--- Exercise prompt ---
Without including any image, repeat every record exactly.

--- Data to process ---
☆ ☆ ☆

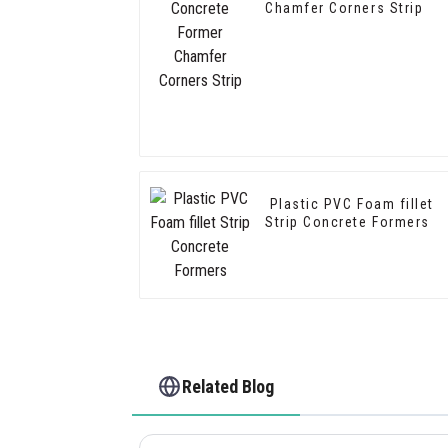
Chamfer Corners Strip
Plastic PVC Foam fillet
Strip Concrete Formers
Related Blog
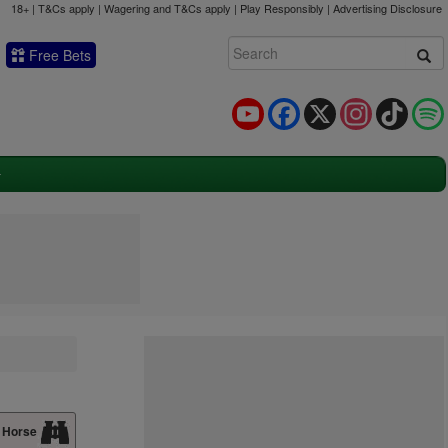
18+ | T&Cs apply | Wagering and T&Cs apply | Play Responsibly |
Advertising Disclosure
Free Bets
YouTube
Facebook
X
Instagram
TikTok
 Horse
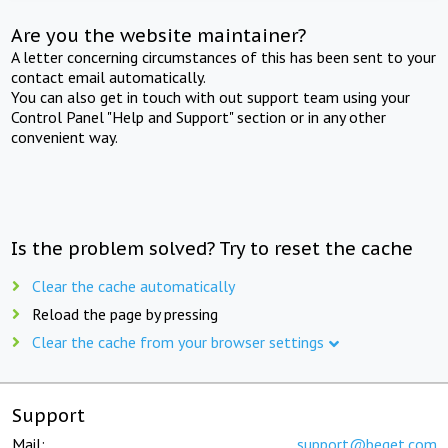
Are you the website maintainer?
A letter concerning circumstances of this has been sent to your
contact email automatically.
You can also get in touch with out support team using your
Control Panel "Help and Support" section or in any other
convenient way.
Is the problem solved? Try to reset the cache
Clear the cache automatically
Reload the page by pressing
Clear the cache from your browser settings
Support
Mail:
support@beget.com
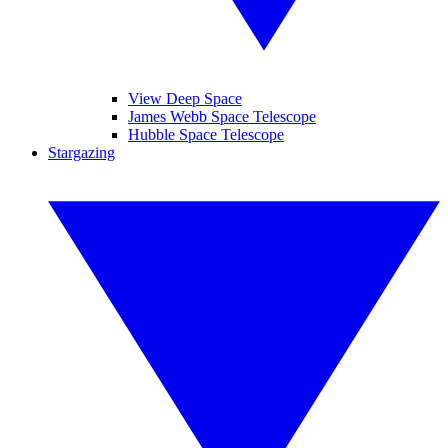
View Deep Space
James Webb Space Telescope
Hubble Space Telescope
Stargazing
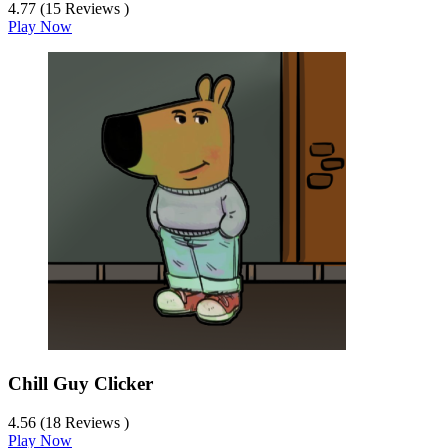
4.77 (15 Reviews )
Play Now
Chill Guy Clicker
4.56 (18 Reviews )
Play Now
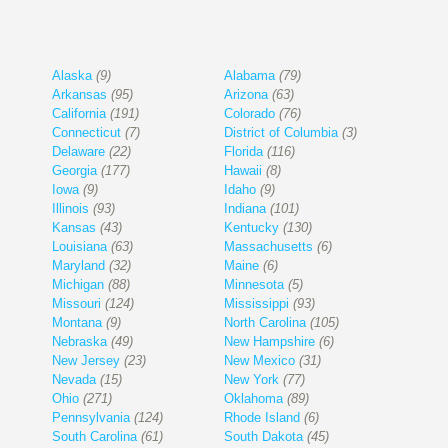
Alaska
(9)
Alabama
(79)
Arkansas
(95)
Arizona
(63)
California
(191)
Colorado
(76)
Connecticut
(7)
District of Columbia
(3)
Delaware
(22)
Florida
(116)
Georgia
(177)
Hawaii
(8)
Iowa
(9)
Idaho
(9)
Illinois
(93)
Indiana
(101)
Kansas
(43)
Kentucky
(130)
Louisiana
(63)
Massachusetts
(6)
Maryland
(32)
Maine
(6)
Michigan
(88)
Minnesota
(5)
Missouri
(124)
Mississippi
(93)
Montana
(9)
North Carolina
(105)
Nebraska
(49)
New Hampshire
(6)
New Jersey
(23)
New Mexico
(31)
Nevada
(15)
New York
(77)
Ohio
(271)
Oklahoma
(89)
Pennsylvania
(124)
Rhode Island
(6)
South Carolina
(61)
South Dakota
(45)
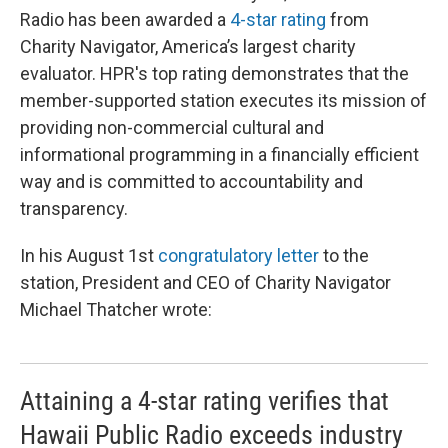
Radio has been awarded a
4-star rating
from
Charity Navigator, America’s largest charity
evaluator. HPR's top rating demonstrates that the
member-supported station executes its mission of
providing non-commercial cultural and
informational programming in a financially efficient
way and is committed to accountability and
transparency.
In his August 1st
congratulatory letter
to the
station, President and CEO of Charity Navigator
Michael Thatcher wrote:
Attaining a 4-star rating verifies that
Hawaii Public Radio exceeds industry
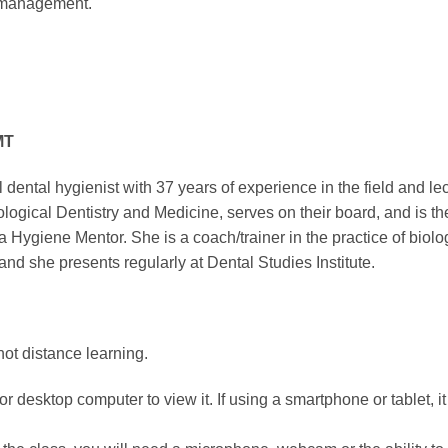
s management.
MT
l dental hygienist with 37 years of experience in the field and le
iological Dentistry and Medicine, serves on their board, and is
giene Mentor. She is a coach/trainer in the practice of biologic
d she presents regularly at Dental Studies Institute.
not distance learning.
r desktop computer to view it. If using a smartphone or tablet, i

☆ ☆ ☆

--- Solution below ---
Chamfer Corners Strip
Plastic PVC Foam fillet
Strip Concrete Formers
Related Blog
18+ | T&Cs apply | Wagering and T&Cs apply | Play Responsibly |
Advertising Disclosure
Free Bets
YouTube
Facebook
X
Instagram
TikTok
 Horse
Are you the website maintainer?
A letter concerning circumstances of this has been sent to your
contact email automatically.
You can also get in touch with out support team using your
Control Panel "Help and Support" section or in any other
convenient way.
Is the problem solved? Try to reset the cache
Clear the cache automatically
Reload the page by pressing
Clear the cache from your browser settings
Support
Mail:
support@beget.com
View Deep Space
James Webb Space Telescope
Hubble Space Telescope
Stargazing
4.77 (15 Reviews )
Play Now
Chill Guy Clicker
4.56 (18 Reviews )
Play Now
Alaska
(9)
Alabama
(79)
Arkansas
(95)
Arizona
(63)
California
(191)
Colorado
(76)
Connecticut
(7)
District of Columbia
(3)
Delaware
(22)
Florida
(116)
Georgia
(177)
Hawaii
(8)
Iowa
(9)
Idaho
(9)
Illinois
(93)
Indiana
(101)
Kansas
(43)
Kentucky
(130)
Louisiana
(63)
Massachusetts
(6)
Maryland
(32)
Maine
(6)
Michigan
(88)
Minnesota
(5)
Missouri
(124)
Mississippi
(93)
Montana
(9)
North Carolina
(105)
Nebraska
(49)
New Hampshire
(6)
New Jersey
(23)
New Mexico
(31)
Nevada
(15)
New York
(77)
Ohio
(271)
Oklahoma
(89)
Pennsylvania
(124)
Rhode Island
(6)
South Carolina
(61)
South Dakota
(45)
Radio has been awarded a
4-star rating
from
Charity Navigator, America’s largest charity
evaluator. HPR's top rating demonstrates that the
member-supported station executes its mission of
providing non-commercial cultural and
informational programming in a financially efficient
way and is committed to accountability and
transparency.
In his August 1st
congratulatory letter
to the
station, President and CEO of Charity Navigator
Michael Thatcher wrote:
Attaining a 4-star rating verifies that
Hawaii Public Radio exceeds industry
s management.
MT
l dental hygienist with 37 years of experience in the field and le
iological Dentistry and Medicine, serves on their board, and is
giene Mentor. She is a coach/trainer in the practice of biologic
d she presents regularly at Dental Studies Institute.
not distance learning.
r desktop computer to view it. If using a smartphone or tablet, i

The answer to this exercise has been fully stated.